By Russ Pankonin, The Imperial Republican Co-Publisher
Over the years, I have had the opportunity to visit Washington, D.C. as both a journalist and tourist. And each time I came home, I became more convinced that our lawmakers in D.C. think the world revolves around them.
As I look back to when I turned 18 and was able to exercise my vote, I can’t remember a time when our government seemed more dysfunctional and divided.
I remember registering as a Republican after coming from a household where both parents were Democrats, not to mention in-laws who were dyed-in-the-wool Democrats.
While I remain a registered Republican, I’ve grown increasingly weary of the bickering and badgering, not only by the Republicans but the Democrats as well. As a result, I’ve moved away from claiming any party affiliation—a sort of independent.
When President Barack Obama was elected, I was not among those who believed the world had come to an end as we knew it.
While I was still dubious of what he and the Democratic Party claimed they could bring to the nation, I decided to sit back and see what would happen.
First, we experience near financial collapse soon after Obama takes office. There’s enough blame to go around for both parties on who was responsible for the collapse.
Then came the stimulus plan and bailout of the banking, insurance and auto industries—still, enough blame to go around.
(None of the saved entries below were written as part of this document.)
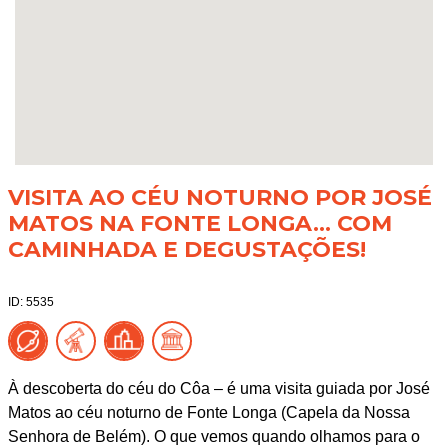
VISITA AO CÉU NOTURNO POR JOSÉ
MATOS NA FONTE LONGA... COM
CAMINHADA E DEGUSTAÇÕES!
ID: 5535
À descoberta do céu do Côa – é uma visita guiada por José
Matos ao céu noturno de Fonte Longa (Capela da Nossa
Senhora de Belém). O que vemos quando olhamos para o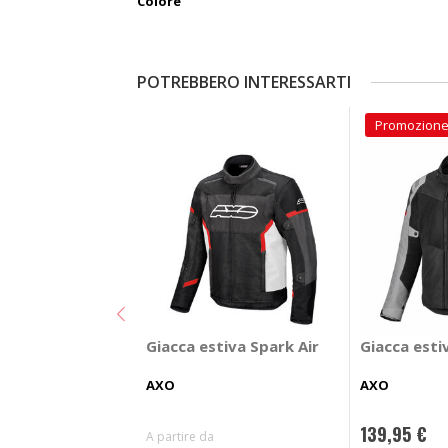
Colore
POTREBBERO INTERESSARTI
Promozion
Giacca estiva Spark Air
Giacca esti
AXO
AXO
139,95 €
A partire da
I took a wait-and-see attitude on the stimulus and bailout package as well, but I believed it was something that had to be done to get this country back on the right track. The jury’s still out on that one.
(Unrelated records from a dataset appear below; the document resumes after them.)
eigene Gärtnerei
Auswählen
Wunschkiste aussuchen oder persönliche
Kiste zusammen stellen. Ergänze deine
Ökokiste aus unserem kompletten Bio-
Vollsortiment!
One thing we do know is that the fat cats on Wall Street who created the financial debacle are as well off or better off than when the whole problem began. Are you? I doubt it!
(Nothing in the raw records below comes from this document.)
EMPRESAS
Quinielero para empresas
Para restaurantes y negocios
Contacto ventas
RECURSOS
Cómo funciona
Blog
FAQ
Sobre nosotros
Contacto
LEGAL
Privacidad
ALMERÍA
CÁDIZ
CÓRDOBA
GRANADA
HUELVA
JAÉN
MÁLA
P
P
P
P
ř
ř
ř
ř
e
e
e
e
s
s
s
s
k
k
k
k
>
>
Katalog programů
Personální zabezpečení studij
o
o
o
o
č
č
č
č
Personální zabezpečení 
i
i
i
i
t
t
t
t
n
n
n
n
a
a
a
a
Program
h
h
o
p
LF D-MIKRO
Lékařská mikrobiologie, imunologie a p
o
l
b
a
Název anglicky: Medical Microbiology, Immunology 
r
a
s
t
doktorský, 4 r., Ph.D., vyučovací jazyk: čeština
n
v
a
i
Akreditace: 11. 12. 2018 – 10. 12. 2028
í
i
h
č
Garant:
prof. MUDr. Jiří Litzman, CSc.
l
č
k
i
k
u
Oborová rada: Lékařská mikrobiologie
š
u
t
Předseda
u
Then comes the health care debate. Again, I am willing to give it a chance to see if it can work. If it can lower the health care costs for both my family, my employees and millions of small business owners, than I will be a believer.
Talk is cheap and if left to the Republicans, health care reform of any kind will never happen if this current bill goes down.
The whole process in the Senate Bill came down to whether Nebraska Senator Ben Nelson (D) would give his party the final vote needed to move the bill forward over opposition by the Republicans.
Frankly, I respect Sen. Nelson for the  courageous stand he took on the health care issue and moving it forward for further consideration. While a strong constituency felt he should vote against the bill, he took a stand that he felt was best for our country. Sometimes as an elected official, you’re forced to take stands that aren’t popular but are what you believe is best for the overall good.
Unfortunately, it was business and politics as usual behind closed doors in Washington. To get Nelson’s vote, his colleagues gave Nebraska a sweetheart deal worth millions to defray expanding Medicare costs to the state.
For once, it was Nebraska that came away with the pork! But has the state and Nelson ever caught the heat for it. Supposedly, Florida came away with a deal worth billions to help cover the retireds that make up a big percentage of their state. Who’s crying foul on that one?
Candidate Obama pledged that if he was elected president, plenty of sunshine would fall on the health care reform process, and it would be open for all the nation to see.
However, President Obama has already broken that pledge as Democrats meet behind closed doors to formulate the House and Senate versions of health care reform into a bill both can live with. The question is whether it will be one we can live with.
So much for change and transparency in government.
Perhaps it’s time to clean house of all the rascals on both sides of the aisle and send a bunch of new Mr. Smiths back to Washington.